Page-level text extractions
++++++

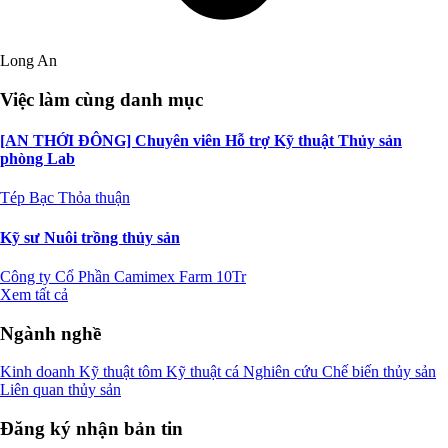
Long An
Việc làm cùng danh mục
[AN THỚI ĐÔNG] Chuyên viên Hỗ trợ Kỹ thuật Thủy sản
phòng Lab
Tép Bạc
Thỏa thuận
Kỹ sư Nuôi trồng thủy sản
Công ty Cổ Phần Camimex Farm
10Tr
Xem tất cả
Ngành nghề
Kinh doanh
Kỹ thuật tôm
Kỹ thuật cá
Nghiên cứu
Chế biến thủy sản
Liên quan thủy sản
Đăng ký nhận bản tin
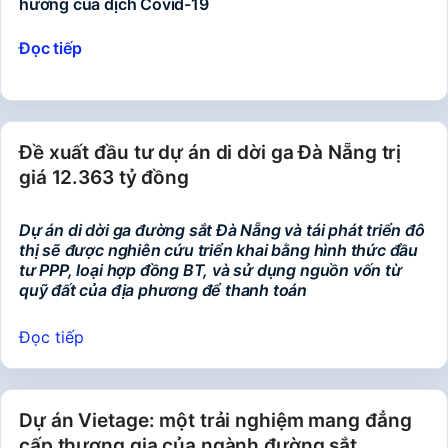
hưởng của dịch Covid-19
Đọc tiếp
Đề xuất đầu tư dự án di dời ga Đà Nẵng trị
giá 12.363 tỷ đồng
Dự án di dời ga đường sắt Đà Nẵng và tái phát triển đô
thị sẽ được nghiên cứu triển khai bằng hình thức đầu
tư PPP, loại hợp đồng BT, và sử dụng nguồn vốn từ
quỹ đất của địa phương để thanh toán
Đọc tiếp
Dự án Vietage: một trải nghiệm mang đẳng
cấp thương gia của ngành đường sắt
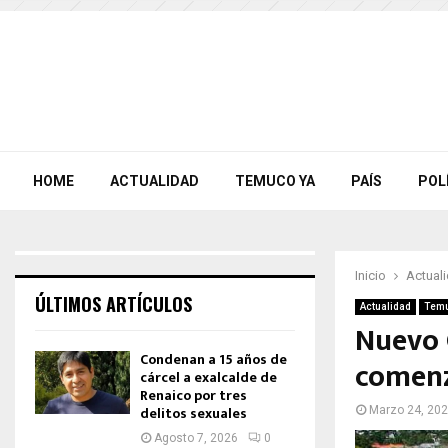
HOME
ACTUALIDAD
TEMUCO YA
PAÍS
POL
Inicio
Actual
ÚLTIMOS ARTÍCULOS
Actualidad
Temu
Nuevo 
Condenan a 15 años de
comenz
cárcel a exalcalde de
Renaico por tres
delitos sexuales
Marzo 24, 20
Agosto 7, 2026
0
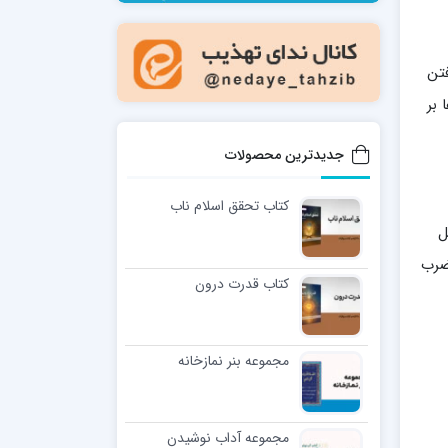
مدرسه فقهی تخصصی امام رضا علیه السلام
صالحیه (مکتب الصادق ع) کازرون
مدرسه امام کاظم علیه السلام
فتن
 بر
جدیدترین محصولات
کتاب تحقق اسلام ناب
ل
مدرسه آخوند (ره) همدان
ضرب
کتاب قدرت درون
مجموعه بنر نمازخانه
مجموعه آداب نوشیدن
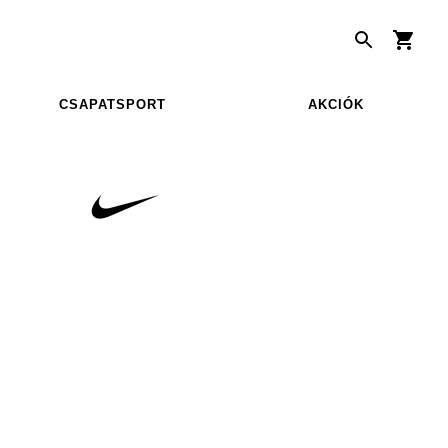
CSAPATSPORT
AKCIÓK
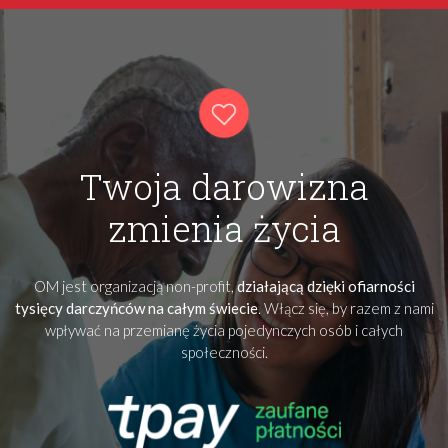
Twoja darowizna
zmienia życia
OM jest organizacją non-profit,
działającą dzięki ofiarności
tysięcy darczyńców na całym świecie
. Włącz się, by razem z nami
wpływać na przemianę życia pojedynczych osób i całych
społeczności.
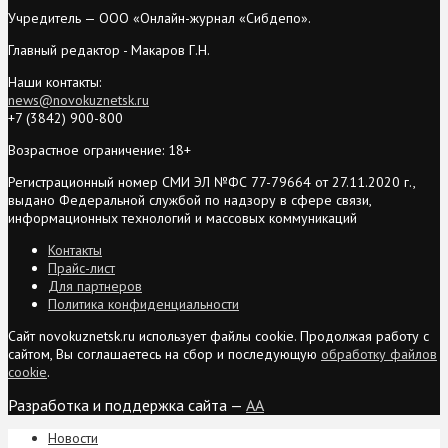
Учредитель — ООО «Онлайн-журнал «Сибдепо».
Главный редактор - Макаров Г.Н.
Наши контакты:
news@novokuznetsk.ru
+7 (3842) 900-800
Возрастное ограничение: 18+
Регистрационный номер СМИ ЭЛ №ФС 77-79664 от 27.11.2020 г.,
выдано Федеральной службой по надзору в сфере связи,
информационных технологий и массовых коммуникаций
Контакты
Прайс-лист
Для партнеров
Политика конфиденциальности
Сайт novokuznetsk.ru использует файлы cookie. Продолжая работу с
сайтом, Вы соглашаетесь на сбор и последующую
обработку файлов
cookie
.
Разработка и поддержка сайта —
AA
Новости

++++++

▶ _THE PROBLEM_
Starting at the line above with "quỹ đất của địa phương để thanh toán", output every line exactly up to and including the line with "zmienia życia", but none of the pictures.

▶ _WRITTEN RESPONSE_
quỹ đất của địa phương để thanh toán
Đọc tiếp
Dự án Vietage: một trải nghiệm mang đẳng
cấp thương gia của ngành đường sắt
HOME
ACTUALIDAD
TEMUCO YA
PAÍS
POL
Inicio
Actual
ÚLTIMOS ARTÍCULOS
Actualidad
Temu
Nuevo 
Condenan a 15 años de
comenz
cárcel a exalcalde de
Renaico por tres
delitos sexuales
Marzo 24, 20
Agosto 7, 2026
0
مدرسه فقهی تخصصی امام رضا علیه السلام
صالحیه (مکتب الصادق ع) کازرون
مدرسه امام کاظم علیه السلام
فتن
 بر
جدیدترین محصولات
کتاب تحقق اسلام ناب
ل
مدرسه آخوند (ره) همدان
ضرب
کتاب قدرت درون
مجموعه بنر نمازخانه
مجموعه آداب نوشیدن
CSAPATSPORT
AKCIÓK
Twoja darowizna
zmienia życia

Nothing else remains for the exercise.